● **Exercise details**: From the records below, print exactly the lines starting at the one containing "Identify the location of Gereedschappen." and ending at the one containing "What do you see at coordinates (294, 602)", ends included, and nothing else.

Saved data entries
::::::

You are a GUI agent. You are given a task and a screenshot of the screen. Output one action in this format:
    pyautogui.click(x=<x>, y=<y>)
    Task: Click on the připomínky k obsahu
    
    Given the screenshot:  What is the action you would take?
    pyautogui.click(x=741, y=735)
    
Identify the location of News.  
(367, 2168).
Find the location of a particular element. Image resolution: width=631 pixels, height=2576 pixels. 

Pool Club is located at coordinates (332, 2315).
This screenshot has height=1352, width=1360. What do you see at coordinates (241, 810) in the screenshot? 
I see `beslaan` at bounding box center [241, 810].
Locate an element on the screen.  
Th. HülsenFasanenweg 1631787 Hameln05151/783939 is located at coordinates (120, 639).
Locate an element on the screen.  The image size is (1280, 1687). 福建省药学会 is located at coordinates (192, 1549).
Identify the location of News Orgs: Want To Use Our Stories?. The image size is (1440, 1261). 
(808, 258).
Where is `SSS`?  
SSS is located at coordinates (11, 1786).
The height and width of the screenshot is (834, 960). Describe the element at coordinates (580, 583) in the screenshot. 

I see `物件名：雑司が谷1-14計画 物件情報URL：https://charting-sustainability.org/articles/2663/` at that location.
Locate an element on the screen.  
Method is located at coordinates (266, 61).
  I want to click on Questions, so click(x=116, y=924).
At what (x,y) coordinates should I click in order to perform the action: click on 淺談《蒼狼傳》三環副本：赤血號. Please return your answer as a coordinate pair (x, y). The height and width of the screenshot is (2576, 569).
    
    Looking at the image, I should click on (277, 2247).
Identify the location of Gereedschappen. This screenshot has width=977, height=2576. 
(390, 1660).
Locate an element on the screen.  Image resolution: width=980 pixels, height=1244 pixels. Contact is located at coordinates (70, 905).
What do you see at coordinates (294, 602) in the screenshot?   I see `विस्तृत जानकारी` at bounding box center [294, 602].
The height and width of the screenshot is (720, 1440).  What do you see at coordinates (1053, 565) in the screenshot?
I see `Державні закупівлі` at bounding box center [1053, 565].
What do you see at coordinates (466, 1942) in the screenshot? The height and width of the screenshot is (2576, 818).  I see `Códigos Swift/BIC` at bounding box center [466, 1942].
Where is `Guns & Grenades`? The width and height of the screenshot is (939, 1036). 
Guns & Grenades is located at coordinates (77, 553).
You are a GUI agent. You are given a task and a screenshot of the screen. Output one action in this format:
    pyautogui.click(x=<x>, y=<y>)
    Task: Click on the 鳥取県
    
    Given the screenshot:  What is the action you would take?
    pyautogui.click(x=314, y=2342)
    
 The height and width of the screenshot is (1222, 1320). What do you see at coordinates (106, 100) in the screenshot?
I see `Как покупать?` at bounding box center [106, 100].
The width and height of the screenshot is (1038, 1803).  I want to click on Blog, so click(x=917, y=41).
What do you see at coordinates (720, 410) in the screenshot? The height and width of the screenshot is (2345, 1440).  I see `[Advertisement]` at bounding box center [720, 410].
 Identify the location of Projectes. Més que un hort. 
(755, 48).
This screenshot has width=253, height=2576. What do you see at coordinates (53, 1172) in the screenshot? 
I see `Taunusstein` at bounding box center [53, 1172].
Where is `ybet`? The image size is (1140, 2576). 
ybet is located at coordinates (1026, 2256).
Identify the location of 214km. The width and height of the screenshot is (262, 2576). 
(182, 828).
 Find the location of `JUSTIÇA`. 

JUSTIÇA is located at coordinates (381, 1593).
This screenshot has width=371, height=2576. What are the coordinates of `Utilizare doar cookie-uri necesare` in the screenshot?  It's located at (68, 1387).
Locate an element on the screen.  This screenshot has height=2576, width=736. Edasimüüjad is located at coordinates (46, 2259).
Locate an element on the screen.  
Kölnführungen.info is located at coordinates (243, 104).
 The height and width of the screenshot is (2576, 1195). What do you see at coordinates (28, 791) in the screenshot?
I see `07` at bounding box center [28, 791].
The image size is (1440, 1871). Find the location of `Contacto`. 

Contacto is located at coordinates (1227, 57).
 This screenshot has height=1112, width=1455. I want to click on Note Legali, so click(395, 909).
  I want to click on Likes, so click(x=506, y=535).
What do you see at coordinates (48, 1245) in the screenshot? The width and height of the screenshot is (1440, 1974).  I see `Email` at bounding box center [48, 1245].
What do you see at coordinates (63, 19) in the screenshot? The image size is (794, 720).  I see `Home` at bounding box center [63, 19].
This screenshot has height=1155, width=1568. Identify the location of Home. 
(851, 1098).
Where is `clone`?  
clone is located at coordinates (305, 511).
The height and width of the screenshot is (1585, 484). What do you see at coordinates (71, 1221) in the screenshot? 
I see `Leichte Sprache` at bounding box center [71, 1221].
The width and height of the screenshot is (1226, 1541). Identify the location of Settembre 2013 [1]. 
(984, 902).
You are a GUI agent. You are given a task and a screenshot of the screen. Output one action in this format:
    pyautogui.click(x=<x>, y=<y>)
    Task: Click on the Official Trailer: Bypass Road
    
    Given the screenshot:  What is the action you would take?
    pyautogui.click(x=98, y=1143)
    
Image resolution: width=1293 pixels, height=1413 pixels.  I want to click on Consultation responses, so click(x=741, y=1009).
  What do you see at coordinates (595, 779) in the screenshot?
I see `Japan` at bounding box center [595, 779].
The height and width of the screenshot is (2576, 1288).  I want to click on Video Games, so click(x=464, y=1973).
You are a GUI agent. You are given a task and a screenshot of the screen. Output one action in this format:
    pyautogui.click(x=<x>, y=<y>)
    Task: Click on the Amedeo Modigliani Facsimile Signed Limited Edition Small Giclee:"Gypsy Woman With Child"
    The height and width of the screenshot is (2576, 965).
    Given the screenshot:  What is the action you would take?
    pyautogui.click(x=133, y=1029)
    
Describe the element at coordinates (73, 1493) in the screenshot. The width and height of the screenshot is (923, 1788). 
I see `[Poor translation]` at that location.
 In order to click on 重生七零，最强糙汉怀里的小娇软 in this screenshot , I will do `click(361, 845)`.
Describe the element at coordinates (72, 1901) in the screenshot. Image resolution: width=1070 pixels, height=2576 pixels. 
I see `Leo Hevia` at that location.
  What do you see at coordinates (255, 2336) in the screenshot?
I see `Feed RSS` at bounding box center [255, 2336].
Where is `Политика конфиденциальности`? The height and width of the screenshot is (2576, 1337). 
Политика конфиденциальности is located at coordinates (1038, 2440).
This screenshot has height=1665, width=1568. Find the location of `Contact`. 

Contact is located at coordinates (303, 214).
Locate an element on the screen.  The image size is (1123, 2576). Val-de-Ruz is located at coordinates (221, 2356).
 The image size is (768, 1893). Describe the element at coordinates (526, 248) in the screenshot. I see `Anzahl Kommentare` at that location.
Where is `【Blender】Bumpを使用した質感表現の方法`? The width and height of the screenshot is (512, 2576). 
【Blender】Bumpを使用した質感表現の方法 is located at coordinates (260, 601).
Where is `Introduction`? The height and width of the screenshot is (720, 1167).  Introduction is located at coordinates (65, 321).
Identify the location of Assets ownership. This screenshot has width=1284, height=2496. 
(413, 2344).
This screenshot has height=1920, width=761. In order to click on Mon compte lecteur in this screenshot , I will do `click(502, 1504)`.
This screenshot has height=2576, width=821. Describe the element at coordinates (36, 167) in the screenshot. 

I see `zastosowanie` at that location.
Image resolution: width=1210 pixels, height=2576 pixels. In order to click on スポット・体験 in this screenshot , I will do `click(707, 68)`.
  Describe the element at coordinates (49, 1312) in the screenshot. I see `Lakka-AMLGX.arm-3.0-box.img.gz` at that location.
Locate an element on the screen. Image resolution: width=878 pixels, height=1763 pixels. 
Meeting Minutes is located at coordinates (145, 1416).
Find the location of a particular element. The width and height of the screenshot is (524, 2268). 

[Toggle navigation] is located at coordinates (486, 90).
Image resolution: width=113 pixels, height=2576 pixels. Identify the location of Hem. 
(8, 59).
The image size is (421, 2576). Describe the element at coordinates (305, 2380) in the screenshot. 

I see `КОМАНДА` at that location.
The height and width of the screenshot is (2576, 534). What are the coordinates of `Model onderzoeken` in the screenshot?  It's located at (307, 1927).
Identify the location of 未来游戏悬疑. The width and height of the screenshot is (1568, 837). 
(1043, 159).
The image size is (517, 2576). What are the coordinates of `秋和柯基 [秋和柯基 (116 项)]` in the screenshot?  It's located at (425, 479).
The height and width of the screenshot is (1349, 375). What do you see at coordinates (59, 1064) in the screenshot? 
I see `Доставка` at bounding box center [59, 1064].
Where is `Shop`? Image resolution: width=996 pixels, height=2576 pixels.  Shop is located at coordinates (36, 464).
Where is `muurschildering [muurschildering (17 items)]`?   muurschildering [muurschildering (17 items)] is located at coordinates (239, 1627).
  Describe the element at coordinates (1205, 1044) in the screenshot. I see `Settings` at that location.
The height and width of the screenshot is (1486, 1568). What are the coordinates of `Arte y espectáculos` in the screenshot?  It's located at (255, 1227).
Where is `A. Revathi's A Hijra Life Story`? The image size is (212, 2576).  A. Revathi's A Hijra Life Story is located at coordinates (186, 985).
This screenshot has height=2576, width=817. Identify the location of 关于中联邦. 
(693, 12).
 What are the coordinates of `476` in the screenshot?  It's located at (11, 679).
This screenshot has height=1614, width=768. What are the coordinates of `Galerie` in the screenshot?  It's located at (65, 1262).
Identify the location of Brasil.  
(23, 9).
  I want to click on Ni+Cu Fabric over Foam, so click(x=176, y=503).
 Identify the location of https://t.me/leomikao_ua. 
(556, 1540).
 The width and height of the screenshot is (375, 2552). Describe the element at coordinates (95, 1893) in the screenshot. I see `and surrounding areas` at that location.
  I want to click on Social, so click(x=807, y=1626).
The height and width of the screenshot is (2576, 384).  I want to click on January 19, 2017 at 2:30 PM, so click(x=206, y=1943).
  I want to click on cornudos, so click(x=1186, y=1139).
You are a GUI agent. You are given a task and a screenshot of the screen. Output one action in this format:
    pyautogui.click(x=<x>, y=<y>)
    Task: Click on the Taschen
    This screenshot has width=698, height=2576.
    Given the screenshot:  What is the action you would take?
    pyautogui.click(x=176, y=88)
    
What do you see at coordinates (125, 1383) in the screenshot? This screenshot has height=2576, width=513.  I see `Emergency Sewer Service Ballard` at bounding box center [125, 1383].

::::::

● **Answer**:
Identify the location of Gereedschappen. This screenshot has width=977, height=2576. 
(390, 1660).
Locate an element on the screen.  Image resolution: width=980 pixels, height=1244 pixels. Contact is located at coordinates (70, 905).
What do you see at coordinates (294, 602) in the screenshot?   I see `विस्तृत जानकारी` at bounding box center [294, 602].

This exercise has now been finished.